The smaller footprint also offers an advantage for growth. At 3,000 to 4,000 sq. ft. per unit, Browns can find real estate in smaller towns where their larger-sized competitors often can’t or won’t go. This is a deliberate strategy for Browns, which has grown from about a dozen stores three years ago to 36 units (and growing) in five provinces today, with great success in smaller markets such as Dawson Creek, B.C., Nanaimo, B.C. and Moose Jaw, Sask. “There’s pent-up demand for sophisticated upscale-casual in those smaller markets,” says Fox. By targeting these types of markets, Browns is creating the opportunity to really stand out to local residents. “They can get a quality glass of wine or a nice draft beer with interesting food, and it’s not same old, same old,” says Fox. “In downtown Toronto or Vancouver, that may be no big deal, but in Dawson Creek, that’s huge.”

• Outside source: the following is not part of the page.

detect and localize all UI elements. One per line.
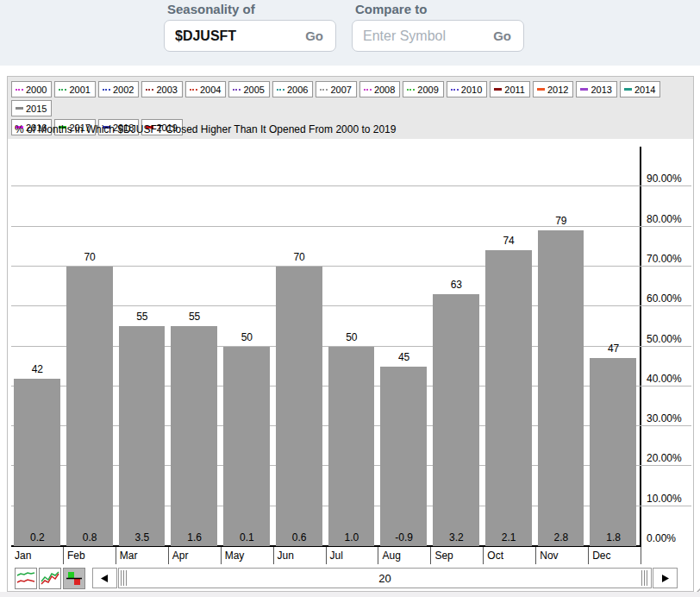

In the family/casual market, Boston Pizza employs numerous strategies to stay on top of the competition. “Going out to a restaurant should provide guests with an experience they can’t get at home,” says the chain’s Howie. “We offer a lively sports bar where the biggest games and sporting events are always on the big HD TVs. We have a best-in-class kids’ program that includes an interactive kids’ pack and smartphone app to keep kids entertained and engaged with the brand. And, finally, we’ve introduced amazing menu items like the Pizzaburger, Pizza Taco and flat-bread Pizzatizers to keep guests coming back.”

According to Gould, of New York Fries and South St. Burger, many of today’s selective consumers also look for restaurants that foster social advocacy. “Our customers are well-informed about the issues, and they want to see us trying to be environmentally responsible,” says Gould. To that end, South St. Burger opened its first LEED-certified (Leadership in Energy and Environmental Design) shop in Toronto a couple of years ago. While Gould says the process was extremely expensive, customers were impressed, and the chain is taking what was learned from the LEED process to eventually make all its stores more environmentally friendly, potentially helping its bottom line.

Finally, consistency is more important than ever. You have to deliver every single time. “I’ve been in this business for a long time, and consistency is still a hallmark. People now want better service, they want better quality food, and they will pay an extra dollar or two for it,” says Gould. “But if they’re paying an extra dollar or two and we don’t deliver, that’s a lost customer.”